Brasil, 2025
É meio dia na região recentemente independente da ilha estado de Salum, no nordeste do Brasil. Nessa altura metade de sua população se encontra vagando morta por um vírus a cinco anos. Lá o calor fustiga um solo de argila seco e sem vida, rachando-o em vários pedaços.
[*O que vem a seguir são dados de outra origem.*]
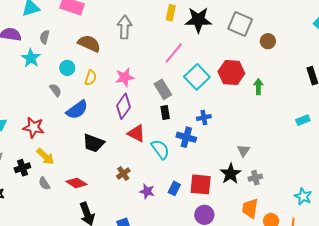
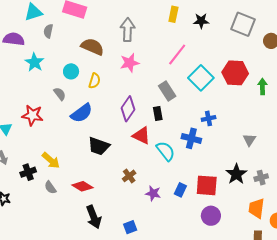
black star: (198, 20) -> (201, 21), size x0.6
gray semicircle: (45, 37) -> (48, 31), moved
pink star: (125, 77) -> (130, 63), moved
black rectangle: (165, 113) -> (158, 113), moved
red star: (34, 127) -> (32, 115), moved
gray triangle: (243, 151) -> (249, 140), moved

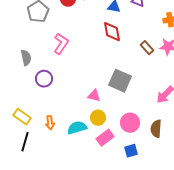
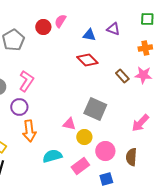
red diamond: (112, 32) -> (87, 60), turned -35
pink L-shape: (61, 44) -> (26, 81), moved
yellow circle: (98, 118) -> (84, 137), moved
orange arrow: (50, 123) -> (29, 131), moved, size x1.5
No lugar é deixado aberto um imenso corpo de terra maciço, que um dia escondera um arquipélago com imensa vida e com muita água potável no subterrâneo, mas que agora aos poucos também evaporava, tornando a quentura labaredas de ar seco que dançam entrando sem ser convidadas nos pulmões dos seres que por lá ainda sentem o peso de suas cabeças.
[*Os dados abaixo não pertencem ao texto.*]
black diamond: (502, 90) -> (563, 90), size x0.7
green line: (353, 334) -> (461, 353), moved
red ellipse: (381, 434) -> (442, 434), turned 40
A cidade do interior da ilha em que estamos se chama Mambera, total de seres vivos doentes e desaparecidos: quatrocentos e noventa. Se contar as plantas que ainda respiram, mesmo que poucas, mas tão resistentes quanto quem as procuram para se abrigar do dia dar-se-ia o dobro, entretanto, por lá só há plantas secas e cactos e, “eles” procuram flores. Ou melhor, os Flores, que são os líderes deles. “Eles” são os quatrocentos e noventas, eles também são baixos, mas mais baixas são as mulheres. O que não têm de altura tem de cabeça, ou seja, nada proporcional. Os “nós” são todo o resto que os chamam de “mulas”, adjetivo para pessoas burras e ignorantes, que não colaboram, que são teimosas, mas que ainda sim servem para alguma coisa como: carregar peso. Entretanto, o peso que eles carregam nas cabeças são inflamações e causam dissociações de comportamento e dor, não só neles –dá para ver em seus corpos magros-, mas em todas as pessoas em que eles tocam, feito um vírus progressivo e agressivo. Portanto, os “nós” sabendo da “verdade” com mente limpa, não podem deixar que acabem prejudicando o todo. E é por isso que a ajuda do estado maior está pisando nessas terras.
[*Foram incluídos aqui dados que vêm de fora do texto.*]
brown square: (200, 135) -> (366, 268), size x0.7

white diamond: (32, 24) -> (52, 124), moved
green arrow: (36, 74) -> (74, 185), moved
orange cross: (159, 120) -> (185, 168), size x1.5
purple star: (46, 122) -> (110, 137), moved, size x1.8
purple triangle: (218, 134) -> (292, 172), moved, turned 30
Luísa Flores é uma recente de “nós” e tem dezesseis anos, contudo, parece bem mais jovem ao segurar uma pistola nas mãos. Seu corpo magro caminha com uma mochila de vidro negro nas costas contendo o potente instrumento de salvação do estado maior. Passando entre as ruas de barro da cidadezinha do interior da ilha, ela encontra um bar aberto, mas sem clientes, com um ar completamente sem vida e silencioso, enquanto desvia do quebra cabeça que é as rachaduras no chão de Mambera. Sua cabeça está limpa a exatas duas semanas da doença. Também está coberta por uma proteção de vidro com respirador lateral. Ela respira um ar filtrado e fresco enquanto caminha atenta em meio a quentura do lugar. Contudo, seu corpo moreno só aquece mais e mais, já visivelmente castigado por muitos anos de trabalho sobre o sol e agora, novamente, sua pele é exposta ao julgar pela roupa fresca que deixa amostra seus membros. No entanto ela veste roupas novas: shorts, camiseta, tênis, como sempre sonhou, porém, naquele momento ela nem se quer se dá conta do que veste, não é o que importa para ela, não mais. A única coisa que lhe importa é achar os Flores e libera-los do peso de suas cabeças doentes de mulas, ou qualquer outro deles que ela avistasse em sua frente.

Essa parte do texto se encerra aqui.